» **What the task requires**
In the records below, count every line that includes the word "Market". Provide the total alone.

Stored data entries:
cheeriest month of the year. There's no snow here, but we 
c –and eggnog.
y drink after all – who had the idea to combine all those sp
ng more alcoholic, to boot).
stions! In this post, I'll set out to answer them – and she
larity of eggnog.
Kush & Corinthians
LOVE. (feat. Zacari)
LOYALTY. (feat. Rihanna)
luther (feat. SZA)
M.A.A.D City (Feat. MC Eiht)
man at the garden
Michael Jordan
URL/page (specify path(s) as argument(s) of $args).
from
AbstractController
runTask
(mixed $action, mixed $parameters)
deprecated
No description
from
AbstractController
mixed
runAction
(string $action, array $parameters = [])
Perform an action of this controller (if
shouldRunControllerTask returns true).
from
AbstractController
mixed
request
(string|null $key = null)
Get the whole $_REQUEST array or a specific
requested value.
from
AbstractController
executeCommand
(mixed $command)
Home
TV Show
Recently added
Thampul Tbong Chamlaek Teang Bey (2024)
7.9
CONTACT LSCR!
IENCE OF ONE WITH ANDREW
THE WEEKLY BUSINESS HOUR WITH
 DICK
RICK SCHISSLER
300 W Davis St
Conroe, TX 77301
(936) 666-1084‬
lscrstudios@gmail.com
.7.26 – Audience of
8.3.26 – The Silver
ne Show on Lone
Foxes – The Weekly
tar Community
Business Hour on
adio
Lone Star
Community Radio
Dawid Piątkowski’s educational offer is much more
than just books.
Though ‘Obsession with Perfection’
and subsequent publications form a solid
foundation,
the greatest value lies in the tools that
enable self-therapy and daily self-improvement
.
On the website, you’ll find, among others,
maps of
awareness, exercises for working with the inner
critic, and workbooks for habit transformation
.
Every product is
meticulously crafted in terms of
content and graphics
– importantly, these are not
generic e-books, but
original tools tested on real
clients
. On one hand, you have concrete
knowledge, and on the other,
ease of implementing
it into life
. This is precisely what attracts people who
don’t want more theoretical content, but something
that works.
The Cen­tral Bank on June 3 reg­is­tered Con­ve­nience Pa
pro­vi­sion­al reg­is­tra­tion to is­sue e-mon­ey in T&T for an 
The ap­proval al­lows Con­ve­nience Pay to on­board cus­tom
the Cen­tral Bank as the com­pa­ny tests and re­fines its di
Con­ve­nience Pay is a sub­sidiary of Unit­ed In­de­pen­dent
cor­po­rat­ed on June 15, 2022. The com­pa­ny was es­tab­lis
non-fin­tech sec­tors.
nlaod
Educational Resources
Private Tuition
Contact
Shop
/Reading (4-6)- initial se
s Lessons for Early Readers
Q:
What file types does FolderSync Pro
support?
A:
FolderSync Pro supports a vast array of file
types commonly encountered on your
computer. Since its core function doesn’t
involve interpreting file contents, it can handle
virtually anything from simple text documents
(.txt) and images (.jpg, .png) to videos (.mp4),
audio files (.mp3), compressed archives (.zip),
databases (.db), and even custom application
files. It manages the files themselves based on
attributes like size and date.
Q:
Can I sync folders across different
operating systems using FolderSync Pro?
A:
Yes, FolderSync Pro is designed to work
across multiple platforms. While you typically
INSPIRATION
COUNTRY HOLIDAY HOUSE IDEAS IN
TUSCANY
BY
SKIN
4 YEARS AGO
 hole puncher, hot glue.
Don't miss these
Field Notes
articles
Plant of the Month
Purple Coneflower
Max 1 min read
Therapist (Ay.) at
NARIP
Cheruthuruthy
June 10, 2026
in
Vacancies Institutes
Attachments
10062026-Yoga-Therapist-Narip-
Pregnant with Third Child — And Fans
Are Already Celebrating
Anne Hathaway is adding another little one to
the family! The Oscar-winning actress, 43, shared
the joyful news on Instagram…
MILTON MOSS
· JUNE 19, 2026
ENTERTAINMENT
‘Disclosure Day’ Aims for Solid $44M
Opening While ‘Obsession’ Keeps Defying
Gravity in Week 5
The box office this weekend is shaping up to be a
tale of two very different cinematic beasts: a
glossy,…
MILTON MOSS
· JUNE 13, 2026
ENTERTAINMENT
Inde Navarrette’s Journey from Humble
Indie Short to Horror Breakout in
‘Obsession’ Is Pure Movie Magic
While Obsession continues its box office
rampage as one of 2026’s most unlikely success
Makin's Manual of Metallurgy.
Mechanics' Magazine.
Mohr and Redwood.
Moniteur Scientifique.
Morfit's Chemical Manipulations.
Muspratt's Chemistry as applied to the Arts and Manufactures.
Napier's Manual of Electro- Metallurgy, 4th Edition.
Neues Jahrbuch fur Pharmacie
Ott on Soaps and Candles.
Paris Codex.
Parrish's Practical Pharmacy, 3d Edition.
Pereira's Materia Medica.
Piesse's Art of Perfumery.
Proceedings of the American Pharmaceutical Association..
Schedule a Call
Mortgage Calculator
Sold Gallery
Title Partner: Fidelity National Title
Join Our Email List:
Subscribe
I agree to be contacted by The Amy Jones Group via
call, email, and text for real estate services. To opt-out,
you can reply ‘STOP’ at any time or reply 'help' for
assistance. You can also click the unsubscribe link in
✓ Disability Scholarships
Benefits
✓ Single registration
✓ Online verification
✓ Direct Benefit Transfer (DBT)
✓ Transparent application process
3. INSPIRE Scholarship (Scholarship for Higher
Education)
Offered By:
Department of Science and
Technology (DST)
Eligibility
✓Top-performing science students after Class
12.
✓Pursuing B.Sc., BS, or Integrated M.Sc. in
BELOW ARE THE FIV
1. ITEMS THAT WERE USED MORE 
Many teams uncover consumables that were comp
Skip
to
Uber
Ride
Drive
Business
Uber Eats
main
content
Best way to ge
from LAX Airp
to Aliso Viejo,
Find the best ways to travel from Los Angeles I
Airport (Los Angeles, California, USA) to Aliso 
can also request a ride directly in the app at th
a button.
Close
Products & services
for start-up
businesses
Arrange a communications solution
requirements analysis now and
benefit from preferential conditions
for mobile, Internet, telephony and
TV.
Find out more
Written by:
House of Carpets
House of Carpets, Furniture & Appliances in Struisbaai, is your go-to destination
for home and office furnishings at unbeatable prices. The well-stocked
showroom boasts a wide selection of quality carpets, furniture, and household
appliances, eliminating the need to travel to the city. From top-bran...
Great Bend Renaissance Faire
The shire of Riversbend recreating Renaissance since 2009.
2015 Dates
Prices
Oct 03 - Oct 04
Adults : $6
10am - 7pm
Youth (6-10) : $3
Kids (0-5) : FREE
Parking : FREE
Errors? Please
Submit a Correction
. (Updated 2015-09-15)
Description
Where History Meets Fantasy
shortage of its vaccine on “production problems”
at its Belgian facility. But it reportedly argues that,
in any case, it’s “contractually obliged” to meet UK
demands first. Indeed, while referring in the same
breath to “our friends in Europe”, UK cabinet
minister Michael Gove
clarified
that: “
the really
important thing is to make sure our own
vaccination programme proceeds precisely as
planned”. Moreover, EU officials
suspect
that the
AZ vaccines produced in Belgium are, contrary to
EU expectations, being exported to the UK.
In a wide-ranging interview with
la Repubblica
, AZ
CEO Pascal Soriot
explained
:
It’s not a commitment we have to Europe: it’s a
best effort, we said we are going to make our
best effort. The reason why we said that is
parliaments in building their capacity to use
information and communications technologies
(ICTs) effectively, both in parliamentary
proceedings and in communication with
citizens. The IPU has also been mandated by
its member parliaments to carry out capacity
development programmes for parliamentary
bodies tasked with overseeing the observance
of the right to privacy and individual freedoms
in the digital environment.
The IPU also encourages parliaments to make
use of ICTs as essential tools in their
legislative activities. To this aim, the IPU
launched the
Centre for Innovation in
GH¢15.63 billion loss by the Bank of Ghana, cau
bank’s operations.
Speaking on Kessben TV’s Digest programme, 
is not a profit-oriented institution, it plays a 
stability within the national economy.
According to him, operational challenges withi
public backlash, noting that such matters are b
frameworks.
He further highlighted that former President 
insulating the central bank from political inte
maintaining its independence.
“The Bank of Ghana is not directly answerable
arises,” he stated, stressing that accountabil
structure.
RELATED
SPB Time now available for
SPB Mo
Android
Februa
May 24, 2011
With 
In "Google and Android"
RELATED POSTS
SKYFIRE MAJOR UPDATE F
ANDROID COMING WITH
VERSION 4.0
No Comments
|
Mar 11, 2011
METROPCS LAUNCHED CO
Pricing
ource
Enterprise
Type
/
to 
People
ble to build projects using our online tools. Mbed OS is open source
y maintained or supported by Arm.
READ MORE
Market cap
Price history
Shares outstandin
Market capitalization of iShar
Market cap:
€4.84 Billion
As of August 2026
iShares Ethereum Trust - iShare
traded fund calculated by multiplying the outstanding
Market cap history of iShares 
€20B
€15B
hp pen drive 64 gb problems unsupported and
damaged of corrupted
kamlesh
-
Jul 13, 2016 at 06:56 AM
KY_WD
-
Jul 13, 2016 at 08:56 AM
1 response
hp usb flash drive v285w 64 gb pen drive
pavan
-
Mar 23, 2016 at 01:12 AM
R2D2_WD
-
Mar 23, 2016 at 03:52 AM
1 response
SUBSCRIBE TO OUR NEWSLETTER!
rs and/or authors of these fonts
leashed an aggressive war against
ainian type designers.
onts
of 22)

» **Response to the exercise**
4